Some history is required to understand why there are so many different, non-mutually-intelligible languages in India. There are at least two major progenitor languages that are seen as major presences in India: Sanskrit and the Proto-Dravidian. It is hypothesized by scholars that migrants from what is modern day Turkey and Iran came to India from the northwest, through Pakistan, settling throughout the north, in around the 2nd millennium BCE. Proto-Dravidian, on the other hand, is native to the subcontinent, existing for much longer in India than Sanskrit. Proto-Dravidian was spoken primarily in the South. The origins of the Munda family are unknown, though it has been shown that they are distantly related to Khmer and Vietnamese, as well as  other minority languages through Southeast Asia. And it is important to remember that another large influence on Indian languages are the Farsi and Arabic languages, which came only much later to the subcontinent, through the Mughal empire. It is for that reason that the Arabic and Farsi heavy form of Hindi, known as Urdu, exists today.

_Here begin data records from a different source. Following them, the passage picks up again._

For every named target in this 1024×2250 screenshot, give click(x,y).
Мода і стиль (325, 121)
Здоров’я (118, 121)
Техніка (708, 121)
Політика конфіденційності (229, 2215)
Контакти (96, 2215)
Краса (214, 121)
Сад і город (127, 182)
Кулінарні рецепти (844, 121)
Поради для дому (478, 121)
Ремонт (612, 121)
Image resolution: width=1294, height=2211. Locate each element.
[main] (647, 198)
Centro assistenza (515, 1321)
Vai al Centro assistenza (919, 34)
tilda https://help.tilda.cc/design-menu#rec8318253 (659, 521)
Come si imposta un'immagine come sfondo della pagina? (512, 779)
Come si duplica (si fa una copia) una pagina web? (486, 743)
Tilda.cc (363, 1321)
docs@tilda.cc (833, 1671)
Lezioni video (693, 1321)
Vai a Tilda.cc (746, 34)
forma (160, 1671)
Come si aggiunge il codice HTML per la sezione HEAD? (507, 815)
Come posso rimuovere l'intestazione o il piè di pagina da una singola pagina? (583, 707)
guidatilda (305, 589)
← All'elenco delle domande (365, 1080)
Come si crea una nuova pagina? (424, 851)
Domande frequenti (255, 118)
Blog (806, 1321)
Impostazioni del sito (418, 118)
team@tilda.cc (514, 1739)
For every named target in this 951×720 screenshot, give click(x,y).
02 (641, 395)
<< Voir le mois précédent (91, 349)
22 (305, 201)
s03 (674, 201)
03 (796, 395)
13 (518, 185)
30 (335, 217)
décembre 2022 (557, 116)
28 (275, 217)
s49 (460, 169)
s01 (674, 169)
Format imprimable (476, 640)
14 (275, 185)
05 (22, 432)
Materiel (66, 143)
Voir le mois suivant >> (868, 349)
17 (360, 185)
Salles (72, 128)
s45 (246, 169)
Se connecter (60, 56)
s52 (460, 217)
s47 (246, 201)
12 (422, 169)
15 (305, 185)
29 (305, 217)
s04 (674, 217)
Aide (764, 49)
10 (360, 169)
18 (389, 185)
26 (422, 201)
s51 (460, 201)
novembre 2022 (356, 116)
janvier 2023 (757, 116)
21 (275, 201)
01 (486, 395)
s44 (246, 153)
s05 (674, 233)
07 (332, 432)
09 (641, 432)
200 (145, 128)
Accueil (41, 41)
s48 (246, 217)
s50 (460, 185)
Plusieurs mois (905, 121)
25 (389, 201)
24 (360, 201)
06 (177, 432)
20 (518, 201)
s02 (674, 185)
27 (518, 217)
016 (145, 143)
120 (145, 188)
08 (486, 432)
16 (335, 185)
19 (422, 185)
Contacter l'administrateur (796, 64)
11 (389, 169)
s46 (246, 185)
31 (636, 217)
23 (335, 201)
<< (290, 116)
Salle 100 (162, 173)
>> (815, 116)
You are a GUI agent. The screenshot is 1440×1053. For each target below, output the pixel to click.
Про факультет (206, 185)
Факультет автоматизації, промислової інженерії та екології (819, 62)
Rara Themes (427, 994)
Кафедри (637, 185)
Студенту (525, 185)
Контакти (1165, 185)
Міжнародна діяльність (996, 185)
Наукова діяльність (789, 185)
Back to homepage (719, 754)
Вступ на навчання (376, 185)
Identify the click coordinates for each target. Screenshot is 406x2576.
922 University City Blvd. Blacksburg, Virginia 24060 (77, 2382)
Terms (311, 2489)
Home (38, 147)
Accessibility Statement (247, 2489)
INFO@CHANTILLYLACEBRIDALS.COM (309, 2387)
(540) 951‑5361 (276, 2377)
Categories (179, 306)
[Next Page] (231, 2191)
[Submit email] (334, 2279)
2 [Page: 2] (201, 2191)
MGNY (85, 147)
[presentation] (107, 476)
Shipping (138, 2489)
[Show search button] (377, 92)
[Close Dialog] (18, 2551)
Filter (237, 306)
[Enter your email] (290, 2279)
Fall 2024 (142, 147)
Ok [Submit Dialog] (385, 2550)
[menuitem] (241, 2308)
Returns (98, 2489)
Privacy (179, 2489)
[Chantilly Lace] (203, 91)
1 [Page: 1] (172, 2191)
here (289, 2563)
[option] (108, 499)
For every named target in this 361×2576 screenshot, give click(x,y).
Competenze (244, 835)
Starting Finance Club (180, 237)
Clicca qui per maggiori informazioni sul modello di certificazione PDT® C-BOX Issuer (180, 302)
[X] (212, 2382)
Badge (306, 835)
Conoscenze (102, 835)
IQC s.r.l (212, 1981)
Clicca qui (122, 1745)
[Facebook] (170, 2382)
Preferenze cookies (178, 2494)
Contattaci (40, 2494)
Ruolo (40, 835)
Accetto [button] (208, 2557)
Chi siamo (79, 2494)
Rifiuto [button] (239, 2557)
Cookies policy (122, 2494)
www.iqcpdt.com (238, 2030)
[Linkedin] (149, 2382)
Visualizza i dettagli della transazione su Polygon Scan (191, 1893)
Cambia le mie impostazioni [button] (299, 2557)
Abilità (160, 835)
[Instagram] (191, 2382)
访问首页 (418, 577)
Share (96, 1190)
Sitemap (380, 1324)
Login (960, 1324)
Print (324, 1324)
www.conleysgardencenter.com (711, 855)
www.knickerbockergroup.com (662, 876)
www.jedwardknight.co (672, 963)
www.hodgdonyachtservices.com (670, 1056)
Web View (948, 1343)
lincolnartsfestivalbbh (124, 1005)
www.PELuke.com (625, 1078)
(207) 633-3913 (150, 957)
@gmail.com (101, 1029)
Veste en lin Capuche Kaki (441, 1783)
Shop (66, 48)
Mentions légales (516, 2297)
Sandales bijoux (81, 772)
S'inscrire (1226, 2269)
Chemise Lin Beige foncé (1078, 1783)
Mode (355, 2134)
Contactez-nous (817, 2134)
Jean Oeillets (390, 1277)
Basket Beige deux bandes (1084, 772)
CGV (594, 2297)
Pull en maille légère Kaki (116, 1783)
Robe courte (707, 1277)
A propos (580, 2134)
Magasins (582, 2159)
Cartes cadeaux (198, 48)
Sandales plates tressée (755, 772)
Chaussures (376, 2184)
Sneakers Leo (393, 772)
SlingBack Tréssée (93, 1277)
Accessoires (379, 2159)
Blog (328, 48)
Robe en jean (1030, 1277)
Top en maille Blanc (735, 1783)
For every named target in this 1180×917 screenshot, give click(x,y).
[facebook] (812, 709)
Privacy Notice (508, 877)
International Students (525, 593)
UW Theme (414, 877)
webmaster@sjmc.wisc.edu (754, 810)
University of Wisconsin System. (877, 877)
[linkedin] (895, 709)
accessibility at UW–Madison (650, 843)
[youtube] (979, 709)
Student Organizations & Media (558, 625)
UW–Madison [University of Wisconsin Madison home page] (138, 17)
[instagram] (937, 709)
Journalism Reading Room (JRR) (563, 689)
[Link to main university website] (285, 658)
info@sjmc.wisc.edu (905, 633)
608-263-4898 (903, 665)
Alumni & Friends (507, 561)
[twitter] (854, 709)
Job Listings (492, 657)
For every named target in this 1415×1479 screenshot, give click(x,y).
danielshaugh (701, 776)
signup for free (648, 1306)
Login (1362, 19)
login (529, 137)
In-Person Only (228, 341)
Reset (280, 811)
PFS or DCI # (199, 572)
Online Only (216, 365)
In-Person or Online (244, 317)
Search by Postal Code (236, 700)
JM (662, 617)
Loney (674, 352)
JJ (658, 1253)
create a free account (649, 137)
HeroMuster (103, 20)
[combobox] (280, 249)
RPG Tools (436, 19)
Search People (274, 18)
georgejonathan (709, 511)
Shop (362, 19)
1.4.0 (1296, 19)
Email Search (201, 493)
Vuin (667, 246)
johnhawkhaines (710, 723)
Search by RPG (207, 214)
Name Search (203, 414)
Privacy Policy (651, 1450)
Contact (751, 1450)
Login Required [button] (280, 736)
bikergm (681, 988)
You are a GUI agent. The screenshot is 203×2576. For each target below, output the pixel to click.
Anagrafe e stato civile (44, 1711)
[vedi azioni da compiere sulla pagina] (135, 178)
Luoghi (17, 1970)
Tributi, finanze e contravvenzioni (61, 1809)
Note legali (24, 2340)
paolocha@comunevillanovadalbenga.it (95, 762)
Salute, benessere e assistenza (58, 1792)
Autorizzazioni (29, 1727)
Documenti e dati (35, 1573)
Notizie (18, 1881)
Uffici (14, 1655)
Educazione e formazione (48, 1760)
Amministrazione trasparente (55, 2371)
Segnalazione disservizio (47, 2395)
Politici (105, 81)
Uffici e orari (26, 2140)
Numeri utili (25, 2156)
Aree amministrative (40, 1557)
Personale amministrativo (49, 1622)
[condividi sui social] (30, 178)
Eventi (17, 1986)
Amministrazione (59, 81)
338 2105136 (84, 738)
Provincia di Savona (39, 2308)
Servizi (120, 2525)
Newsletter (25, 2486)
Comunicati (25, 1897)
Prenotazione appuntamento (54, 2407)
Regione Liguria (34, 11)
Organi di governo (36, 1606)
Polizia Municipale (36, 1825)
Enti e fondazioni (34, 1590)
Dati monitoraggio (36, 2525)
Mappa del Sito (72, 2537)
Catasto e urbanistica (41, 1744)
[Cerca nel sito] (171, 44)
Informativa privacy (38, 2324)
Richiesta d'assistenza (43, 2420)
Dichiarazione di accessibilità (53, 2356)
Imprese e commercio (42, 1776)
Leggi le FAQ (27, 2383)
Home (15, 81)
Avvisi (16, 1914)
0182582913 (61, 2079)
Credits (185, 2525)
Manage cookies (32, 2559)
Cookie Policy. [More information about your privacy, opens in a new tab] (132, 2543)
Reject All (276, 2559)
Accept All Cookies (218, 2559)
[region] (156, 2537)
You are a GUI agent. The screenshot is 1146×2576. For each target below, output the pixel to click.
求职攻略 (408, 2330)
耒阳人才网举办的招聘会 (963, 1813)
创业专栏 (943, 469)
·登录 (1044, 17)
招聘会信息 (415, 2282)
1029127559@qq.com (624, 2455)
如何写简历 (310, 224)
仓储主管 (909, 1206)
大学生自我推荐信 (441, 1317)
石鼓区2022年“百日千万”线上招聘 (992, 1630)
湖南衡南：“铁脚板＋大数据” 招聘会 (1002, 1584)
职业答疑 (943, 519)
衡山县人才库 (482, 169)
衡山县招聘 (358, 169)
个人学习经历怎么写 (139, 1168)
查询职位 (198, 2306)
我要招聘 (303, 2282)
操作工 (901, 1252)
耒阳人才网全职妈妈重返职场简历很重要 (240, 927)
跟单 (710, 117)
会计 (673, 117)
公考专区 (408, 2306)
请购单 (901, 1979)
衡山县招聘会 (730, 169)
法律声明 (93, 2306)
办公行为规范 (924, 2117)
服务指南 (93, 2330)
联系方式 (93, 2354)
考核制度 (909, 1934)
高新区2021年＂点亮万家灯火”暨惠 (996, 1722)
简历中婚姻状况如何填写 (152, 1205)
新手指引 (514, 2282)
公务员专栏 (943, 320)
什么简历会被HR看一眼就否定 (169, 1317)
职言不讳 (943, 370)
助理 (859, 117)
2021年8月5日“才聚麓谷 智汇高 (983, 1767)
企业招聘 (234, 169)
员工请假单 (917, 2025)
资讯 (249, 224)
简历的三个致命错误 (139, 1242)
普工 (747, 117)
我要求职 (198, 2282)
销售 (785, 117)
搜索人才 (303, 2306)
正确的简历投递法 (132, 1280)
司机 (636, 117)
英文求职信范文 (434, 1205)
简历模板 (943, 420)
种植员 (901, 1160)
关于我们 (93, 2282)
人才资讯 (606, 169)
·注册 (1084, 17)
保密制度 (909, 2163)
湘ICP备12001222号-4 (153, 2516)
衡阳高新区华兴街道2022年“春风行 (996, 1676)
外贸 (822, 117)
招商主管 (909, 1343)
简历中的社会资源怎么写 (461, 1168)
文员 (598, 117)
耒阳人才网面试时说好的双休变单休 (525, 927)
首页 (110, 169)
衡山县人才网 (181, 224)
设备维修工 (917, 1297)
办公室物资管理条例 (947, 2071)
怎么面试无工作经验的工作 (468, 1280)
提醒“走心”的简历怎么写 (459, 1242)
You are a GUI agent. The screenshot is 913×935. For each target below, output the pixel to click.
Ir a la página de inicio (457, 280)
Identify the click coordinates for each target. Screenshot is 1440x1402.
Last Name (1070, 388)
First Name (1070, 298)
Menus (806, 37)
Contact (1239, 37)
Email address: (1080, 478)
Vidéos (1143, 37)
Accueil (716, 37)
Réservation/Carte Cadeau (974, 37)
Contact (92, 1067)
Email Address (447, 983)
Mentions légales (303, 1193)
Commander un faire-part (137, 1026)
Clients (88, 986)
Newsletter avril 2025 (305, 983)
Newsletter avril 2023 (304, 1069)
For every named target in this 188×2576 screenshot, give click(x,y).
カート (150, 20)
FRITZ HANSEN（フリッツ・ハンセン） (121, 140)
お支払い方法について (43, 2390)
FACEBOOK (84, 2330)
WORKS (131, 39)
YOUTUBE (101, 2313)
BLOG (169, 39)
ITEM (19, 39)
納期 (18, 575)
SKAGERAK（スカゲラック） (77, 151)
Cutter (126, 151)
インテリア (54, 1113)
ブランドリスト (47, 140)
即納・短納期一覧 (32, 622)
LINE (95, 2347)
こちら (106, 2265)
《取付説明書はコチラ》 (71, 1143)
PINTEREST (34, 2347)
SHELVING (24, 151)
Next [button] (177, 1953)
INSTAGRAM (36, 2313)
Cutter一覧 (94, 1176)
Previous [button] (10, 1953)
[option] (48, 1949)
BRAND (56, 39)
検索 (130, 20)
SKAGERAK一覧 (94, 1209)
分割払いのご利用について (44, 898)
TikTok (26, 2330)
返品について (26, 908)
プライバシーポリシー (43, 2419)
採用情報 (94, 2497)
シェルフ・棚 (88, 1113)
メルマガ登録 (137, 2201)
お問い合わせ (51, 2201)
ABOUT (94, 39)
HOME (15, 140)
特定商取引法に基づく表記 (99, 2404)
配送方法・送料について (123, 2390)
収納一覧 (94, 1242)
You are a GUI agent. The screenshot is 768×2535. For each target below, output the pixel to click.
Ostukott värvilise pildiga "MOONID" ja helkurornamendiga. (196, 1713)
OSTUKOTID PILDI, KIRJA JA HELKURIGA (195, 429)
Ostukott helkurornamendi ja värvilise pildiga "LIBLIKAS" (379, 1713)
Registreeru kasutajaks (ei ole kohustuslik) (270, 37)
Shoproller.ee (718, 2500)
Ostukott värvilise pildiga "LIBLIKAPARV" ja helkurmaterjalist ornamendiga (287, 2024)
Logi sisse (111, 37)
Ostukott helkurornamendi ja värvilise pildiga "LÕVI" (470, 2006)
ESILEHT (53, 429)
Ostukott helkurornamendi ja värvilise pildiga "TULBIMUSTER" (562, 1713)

Sanskrit is the liturgical language of Hinduism, and is used almost exclusively as such today, though it is an official language of Uttarakhand, and there are efforts to revive its usage. It is the language of the Bhagavad Gita and the Vedas, the core texts of the Hindu religion, though all of them have been translated into the other languages. It is also studied as a classical language in schools, in much same way Latin used to be a required subject in Western schools. Many languages, primarily in North India, borrow much of their vocabulary from Sanskrit, so it is very helpful to know. Classical Sanskrit’s formal grammar was standardized by Pāṇini, a Sanskrit grammarian, in his major work, Aṣṭādhyāyī (“Eight-Chapter Grammar”), written in 500 BCE, and is still used as the authority on the Sanskrit language today. Some of the South Indian languages, which are primarily Dravidian in origin, also borrow, to a lesser extent, from Sanskrit. Words from Sanskrit in Dravidian languages are often easily noticed by features such as the presence of aspirated consonants, and the consonant clusters dr as opposed to ḍr, and tr as opposed to ṭr.

Now, Dravidian languages are from a completely different family from the languages of the North, and share no similarities with them. Sanskrit penetrated South India as the language of the Maurya Empire, which included all of North India as well as much of South India, save for the tip of the peninsula, which largely encompasses the Tamil-speaking state of Tamil Nadu today. Tamil is not at all intelligible with any North Indian language, and influenced many Southern languages as well. The Dravidian ancestor language developed solely on the Indian subcontinent, eventually dividing into the Southern languages, such as Tamil, Kannada, Telugu, Konkani, and Malayalam. Tamil remains a sort of oddity among the Indian languages, as it is a liturgical language, of the Ayyavizhi tradition, and also exhibits unique traits as a language, because it distinguishes three different forms: a classical form based on the ancient form of the language, a modern literary form, and a modern colloquial spoken form. Tamil is also spoken in other countries as an official language, including Singapore and Sri Lanka, making it more relevant than just within India.